Friday, November 12, 2010

Link Musings

I've been debating starting to do regular link posts... I might. If I do, they may be in the form of thought-streams from my day, or a few days (if some sort of topical, or at least related, lumpet emerges from my reading/thinking/writing for more than a day). This may also be another random post, never to be repeated, in a blog full of them.

Digital Ecology? - This musing from Jacquet is pretty interesting, and reaches beyond the immediate field in which her musings occur. I keep returning to “This is a different type of ecology, one facilitated by the digital universe”, and wondering if there isn't more there. The idea that the digital universe has its own ecology whispers beneath the surface. Not that that is a new idea...just a compelling one.

50 Posts About Cyborgs - This is interesting for the topic/material, but also for the format. I'm increasingly interested in the variety allowed by “blog form” publishing. I like the idea that a stand-alone, non-continuous, digital object can be created as a blog – Particularly in the simple interface delivered by Tumblr. Although I'm not sure I need more inspiration to start new blog projects, as I'm sitting at... half a dozen blogs now, including this one. Most of them I have no idea what to do with... other than I wanted to write about, or create something about, a topic that didn't fit in well on a blog I'd already established. That said, I have some writing/thought projects that would make interesting non-updating blog-form works.
On the Cyborg topic:
Clearly, we are self-made. We are the first technology. We are part inventor and part the invented. We have used our minds to manufacture our selves and thus we humans today are the first cyborgs. We have invented ourselves. And we are not done yet. Kevin Kelly
I like a lot of this (the whole piece), although some of it is just distressing. Distressing in that it gives me visions of fat, iDevicePadObject plugged in, and tuned out, humans; Evolved with our technology, gone slow, dumpy and soft. Slow, soft, dumpy things are food to my mind. Obligate button pushers are a terrifying concept. They are not spear throwers, or rifle shooters; Those dangerous creatures of beautiful and lethal form. I refuse to be a button pusher. I'll go wild, and raise other wild things, if I must.

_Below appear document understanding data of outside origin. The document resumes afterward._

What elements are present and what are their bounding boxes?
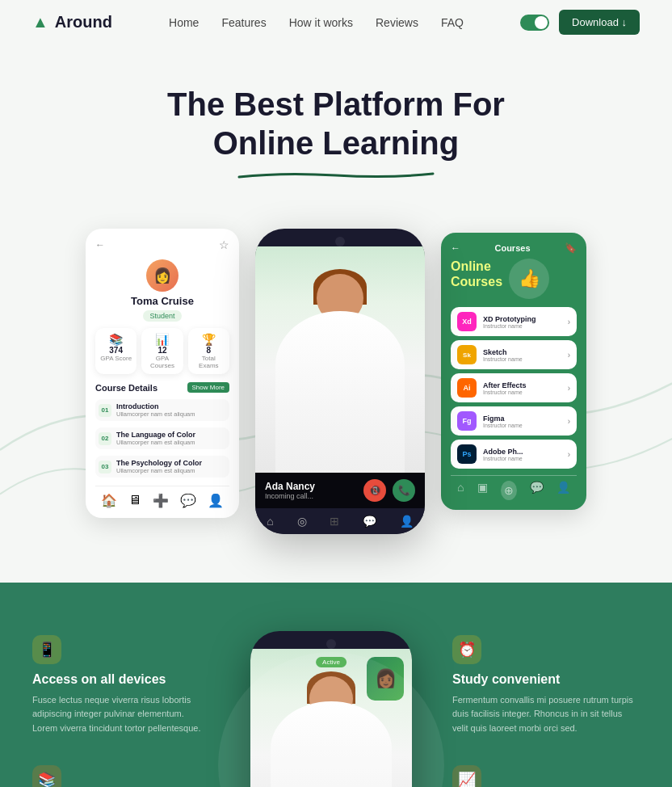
course-card-ae: Ai After Effects Instructor name › — [451, 373, 577, 402]
library-icon: 📚 — [32, 765, 61, 788]
exams-label: Total Exams — [191, 355, 226, 369]
stat-gpa: 📚 374 GPA Score — [95, 328, 136, 374]
camera-green — [326, 639, 336, 649]
phone-stats: 📚 374 GPA Score 📊 12 GPA Courses 🏆 8 Tot… — [95, 328, 229, 374]
access-title: Access on all devices — [32, 672, 210, 687]
ae-logo: Ai — [457, 378, 477, 398]
nav-reviews[interactable]: Reviews — [376, 16, 418, 29]
course-details-title: Course Details — [95, 383, 158, 393]
nav-how-it-works[interactable]: How it works — [289, 16, 353, 29]
features-right: ⏰ Study convenient Fermentum convallis m… — [452, 635, 640, 787]
caller-status: Incoming call... — [265, 492, 315, 500]
stat-exams: 🏆 8 Total Exams — [188, 328, 229, 374]
course-card-ps: Ps Adobe Ph... Instructor name › — [451, 440, 577, 469]
gpa-icon: 📚 — [99, 333, 133, 346]
phone-center-nav: ⌂ ◎ ⊞ 💬 👤 — [255, 508, 425, 534]
star-icon-left: ☆ — [219, 238, 229, 251]
hero-title: The Best Platform For Online Learning — [32, 85, 640, 162]
phone-left: ← ☆ 👩 Toma Cruise Student 📚 374 GPA Scor… — [86, 229, 239, 518]
center-nav-user: 👤 — [400, 515, 414, 528]
courses-val: 12 — [145, 346, 179, 355]
logo-icon: ▲ — [32, 13, 48, 32]
pr-nav-3: 💬 — [530, 481, 544, 500]
center-nav-search: ◎ — [297, 515, 307, 528]
nav-icon-4: 💬 — [180, 493, 196, 508]
course-card-figma: Fg Figma Instructor name › — [451, 406, 577, 436]
back-arrow-right: ← — [451, 242, 460, 254]
navbar: ▲ Around Home Features How it works Revi… — [0, 0, 672, 44]
nav-icon-3: ➕ — [153, 493, 169, 508]
pr-nav-1: ⌂ — [457, 481, 464, 500]
user-name-left: Toma Cruise — [95, 295, 229, 307]
tracking-icon: 📈 — [452, 765, 481, 788]
hero-underline — [231, 170, 441, 180]
download-button[interactable]: Download ↓ — [559, 10, 640, 35]
course-card-sketch: Sk Sketch Instructor name › — [451, 340, 577, 369]
course-item-2: 02 The Language of Color Ullamcorper nam… — [95, 427, 229, 449]
show-more-btn[interactable]: Show More — [187, 382, 229, 393]
access-icon: 📱 — [32, 635, 61, 664]
center-nav-home: ⌂ — [267, 515, 273, 528]
pr-nav-add: ⊕ — [501, 481, 517, 500]
features-section: 📱 Access on all devices Fusce lectus neq… — [0, 583, 672, 787]
user-badge-left: Student — [143, 310, 181, 322]
nav-icon-1: 🏠 — [101, 493, 117, 508]
bottom-nav-left: 🏠 🖥 ➕ 💬 👤 — [95, 486, 229, 508]
phone-call-bar: Ada Nancy Incoming call... 📵 📞 — [255, 473, 425, 508]
call-accept-button[interactable]: 📞 — [393, 479, 415, 502]
nav-features[interactable]: Features — [221, 16, 266, 29]
course-item-1: 01 Introduction Ullamcorper nam est aliq… — [95, 399, 229, 421]
exams-val: 8 — [191, 346, 226, 355]
nav-icon-5: 👤 — [208, 493, 224, 508]
feature-access: 📱 Access on all devices Fusce lectus neq… — [32, 635, 210, 736]
ps-logo: Ps — [457, 444, 477, 464]
bottom-nav-right: ⌂ ▣ ⊕ 💬 👤 — [451, 475, 577, 500]
course-item-3: 03 The Psychology of Color Ullamcorper n… — [95, 456, 229, 478]
online-courses-title: OnlineCourses — [451, 259, 502, 289]
features-left: 📱 Access on all devices Fusce lectus neq… — [32, 635, 210, 787]
nav-home[interactable]: Home — [169, 16, 199, 29]
nav-right: Download ↓ — [520, 10, 640, 35]
courses-list-right: Xd XD Prototyping Instructor name › Sk S… — [451, 307, 577, 469]
gpa-val: 374 — [99, 346, 133, 355]
feature-tracking: 📈 Tracking results Arcu mi aliquet vel p… — [452, 765, 640, 788]
exams-icon: 🏆 — [191, 333, 226, 346]
study-desc: Fermentum convallis mi posuere rutrum tu… — [452, 693, 640, 736]
stat-courses: 📊 12 GPA Courses — [141, 328, 183, 374]
logo[interactable]: ▲ Around — [32, 13, 112, 32]
hero-section: The Best Platform For Online Learning — [0, 44, 672, 229]
courses-icon: 📊 — [145, 333, 179, 346]
phone-camera — [335, 237, 345, 246]
pr-nav-4: 👤 — [556, 481, 570, 500]
theme-toggle[interactable] — [520, 15, 549, 31]
feature-study: ⏰ Study convenient Fermentum convallis m… — [452, 635, 640, 736]
gpa-label: GPA Score — [99, 355, 133, 362]
access-desc: Fusce lectus neque viverra risus loborti… — [32, 693, 210, 736]
study-title: Study convenient — [452, 672, 640, 687]
figma-logo: Fg — [457, 411, 477, 431]
phone-right: ← Courses 🔖 OnlineCourses 👍 Xd XD Protot… — [441, 233, 586, 510]
feature-library: 📚 Large online library Vulputate convall… — [32, 765, 210, 788]
course-card-xd: Xd XD Prototyping Instructor name › — [451, 307, 577, 336]
pr-nav-2: ▣ — [477, 481, 488, 500]
study-icon: ⏰ — [452, 635, 481, 664]
nav-faq[interactable]: FAQ — [441, 16, 464, 29]
theme-toggle-wrap — [520, 15, 549, 31]
call-actions: 📵 📞 — [363, 479, 415, 502]
center-nav-chat: 💬 — [363, 515, 376, 528]
nav-links: Home Features How it works Reviews FAQ — [169, 15, 464, 30]
courses-label: GPA Courses — [145, 355, 179, 369]
user-avatar-left: 👩 — [146, 259, 178, 292]
courses-decoration: 👍 — [509, 259, 549, 299]
caller-name: Ada Nancy — [265, 481, 315, 492]
logo-text: Around — [55, 13, 112, 32]
xd-logo: Xd — [457, 312, 477, 331]
features-content: 📱 Access on all devices Fusce lectus neq… — [32, 631, 640, 787]
sketch-logo: Sk — [457, 345, 477, 364]
phones-section: ← ☆ 👩 Toma Cruise Student 📚 374 GPA Scor… — [0, 229, 672, 583]
back-arrow-left: ← — [95, 239, 105, 250]
phone-screen: Active 👩🏾 — [255, 246, 425, 473]
call-end-button[interactable]: 📵 — [363, 479, 386, 502]
phone-center: Active 👩🏾 Ada Nancy Incoming call... 📵 📞 — [255, 229, 425, 534]
toggle-knob — [535, 16, 548, 29]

Newspaper Extinction Timeline- Interesting in the whole new publishing vs. old publishing way. I wonder how true this is for local papers in more remote places? The nearest towns to me are small, and isolated by miles and miles without urban sprawl; They are also not technologically contemporary communities, nor (most importantly) are there electronic media sources to supply them. What of the small town local paper in the Western US, and similar areas of geographic isolation, low population and low support from electronic media? Local media is different when you're in San Francisco, Ca. and San Francisco, NM.

I got notification of an acceptance the other day (on my birthday actually), and it should be getting published soon... If so, you'll get more soon. If not, perhaps more weeks of silence. This is my blogination-machine, and I'll use it as I see fit, after all.

Thursday, November 11, 2010

Scorched Bastards

A nut hit the dirt ahead of my boot, its fleshy paleness rivulet with blood and blue veins. Stepping through the dust, I felt it slide and rupture under my heel accidentally. The injection gun in my hand creaked as, bending to the heaving flank, I stuck the needle in and squeezed. I stepped away again quick, as I felt the heat of the iron pass beside me. The denutted bull-calf bawled in pain as the hot iron struck his hip. He strained and twitched. The kid on the calf's neck twisted the foreleg higher, screwing himself down harder to the animal and the earth. Hot iron struck flesh once more, and then everyone pulled back. The calf jumped up, all snot, flying hair and dirt, kicked free of the rope and bolted to the corner of the corral. There, shoulders bumping against the others, the fright passed from his eyes. I spit, flicked a droplet of antibiotic from the needle tip and slid into observation.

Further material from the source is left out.